14. The image classification method according to claim 13, further comprising the step of deleting the portion of the image according to the unconditionally determining step.

(15) The step of passing the plurality of templates includes passing the template over the image within the step of sequentially aligning the template with different parts of the image. How to classify images.

(16) The method of classifying images according to claim 13, wherein at least one of the templates forms an array of more than 3 pixels by 3 pixels.

(17) A method for thinning a pixel comprised of pixels arranged in an array; passing a plurality of templates over the image simultaneously;
and unconditionally determining, for each template, whether a selected portion of the image can be deleted from the image based on a comparison between the template and the image. Image thinning method.

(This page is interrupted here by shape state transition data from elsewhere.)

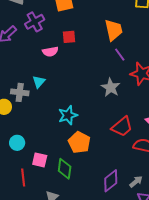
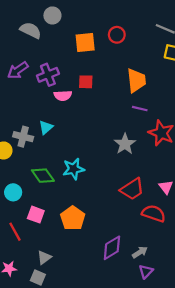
purple cross: (35, 22) -> (48, 75), moved
purple line: (120, 55) -> (140, 109), turned -48
orange pentagon: (79, 142) -> (73, 218), moved
green diamond: (65, 169) -> (43, 176), moved, turned -50
red line: (23, 177) -> (15, 232), turned -30

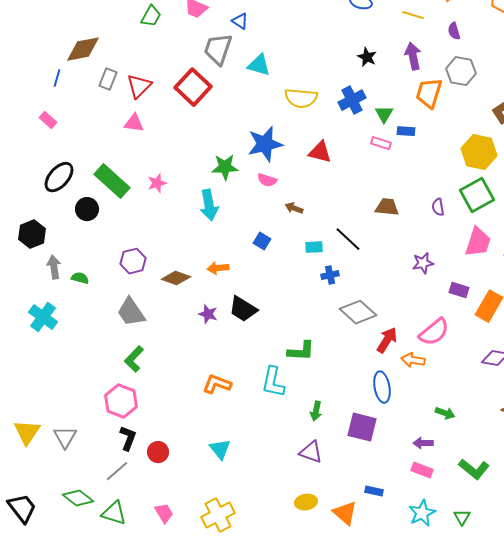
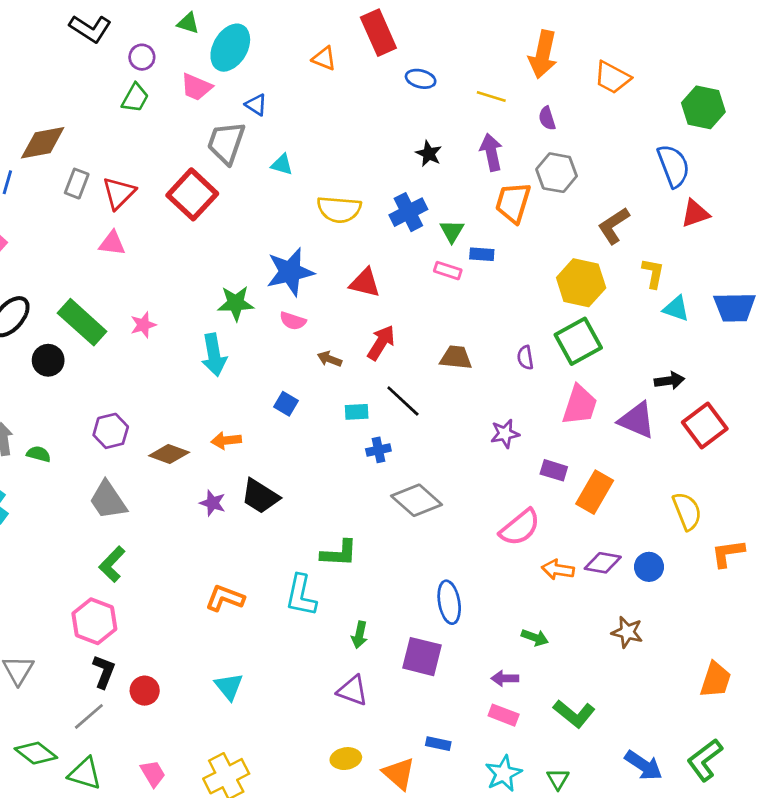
cyan triangle: (259, 65) -> (282, 164), size x0.7
red arrow: (387, 340) -> (381, 343), moved
orange arrow: (413, 360) -> (558, 570), moved

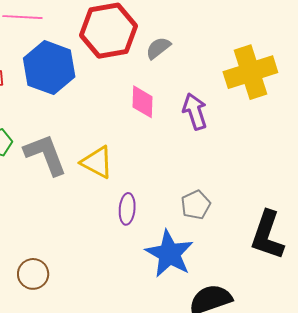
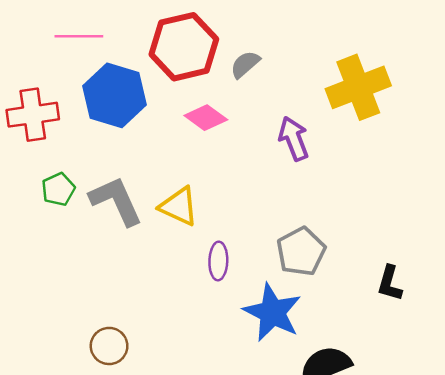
pink diamond: (142, 102) -> (206, 118), moved, turned -52
gray pentagon: (196, 205) -> (301, 251), size x1.4
black L-shape: (267, 235) -> (390, 283), size x0.6

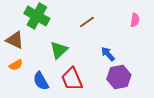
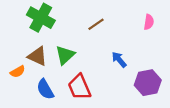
brown triangle: (15, 40) -> (37, 56), moved
purple hexagon: (119, 77) -> (148, 83), moved

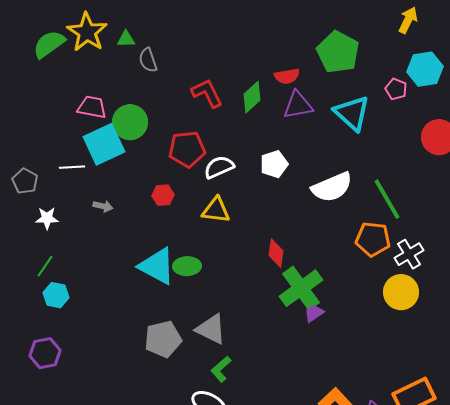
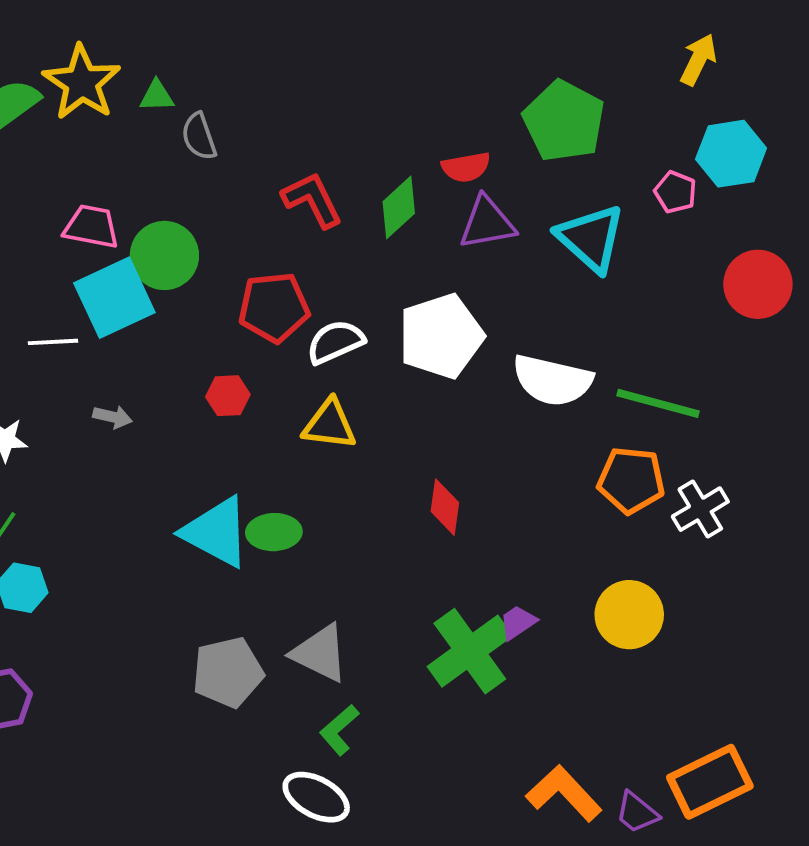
white pentagon: (274, 164) -> (441, 336), size x1.6
white semicircle: (332, 187) -> (552, 380), turned 36
green line: (387, 199) -> (658, 403), turned -45
green cross: (301, 288) -> (470, 651), moved
yellow circle: (401, 292) -> (629, 615), moved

(18) The step of passing the plurality of templates includes passing the in-plate over the image within the step of sequentially aligning the template with different parts of the image. Image thinning method.

(19) The image classification method according to claim 13, wherein at least one of the templates forms an array of 5 pixels x 5 pixels.

(20) The method of classifying images according to claim 13, wherein the selected portion includes more than one pixel.